Serendipity has been increasingly used in recommender systems, The term serendipity means a lucky finding or a satisfying surprise, We can add serendipity to recommend some jokes to users which are no part of the our nearest neighbors calculations. As expected the RMSE value has increased a bit.

set.seed(612)
#random
'%rand%' <- function(x,y){x + sample(c(1,-1),length(y),replace = TRUE) * y}
Jester.random <-  Jester5k
Jester.random@data@x<-sapply(Jester.random@data@x, function(x){x %rand% runif(1, 0, 2) })
#eval train
eval_sch <- evaluationScheme(Jester.random, method = "split",train = 0.8, given = 30, goodRating = 3, k=5)
model2 <- Recommender(getData(eval_sch, "train"), "Popular")
#predict
rating1 <- Jester5k
eval3 <- evaluationScheme(rating1, method="split", train=0.8, k=1, given=10, goodRating=1 )
predict1 <- predict(model2, getData(eval3, "known"), type="ratings",n=10)

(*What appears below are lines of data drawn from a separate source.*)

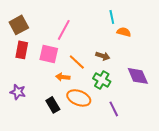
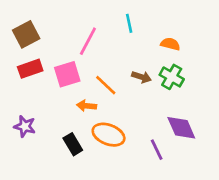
cyan line: (112, 17) -> (129, 23), moved
red rectangle: (22, 50) -> (30, 69), turned 60
pink square: (49, 54) -> (67, 74), turned -30
purple diamond: (138, 76) -> (181, 128), moved
green cross: (102, 80) -> (172, 77), moved

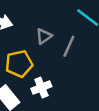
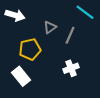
white cross: (41, 87) -> (71, 68), moved

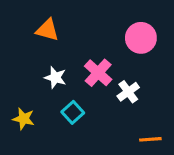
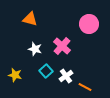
white cross: (128, 92) -> (66, 76), moved
orange line: (150, 139) -> (85, 87), moved, turned 32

predict1@data@x[predict1@data@x[] < -10] <- -10
predict1@data@x[predict1@data@x[] > 10] <- 10
#RMSE result
calcPredictionAccuracy(predict1, getData(eval3, "unknown"))

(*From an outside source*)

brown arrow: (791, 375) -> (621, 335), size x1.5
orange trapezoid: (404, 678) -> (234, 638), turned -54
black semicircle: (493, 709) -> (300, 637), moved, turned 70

##      RMSE       MSE       MAE 
##  4.559960 20.793234  3.579772

Online Evaluation

In the search for a suitable recommendation algorithm, A methodology of evaluation is necessary in order to compare the results. Online experiments involve issuing recommendations and then querying the users about how they rate the items, but sometimes based on user behavior such as ignorance of giving review or lack of knowledge may result in incorrect results but Offline evaluations are the most common evaluation method for research paper recommender systems. However, no thorough discussion on the appropriateness of offline evaluations has taken place, despite some voiced criticism.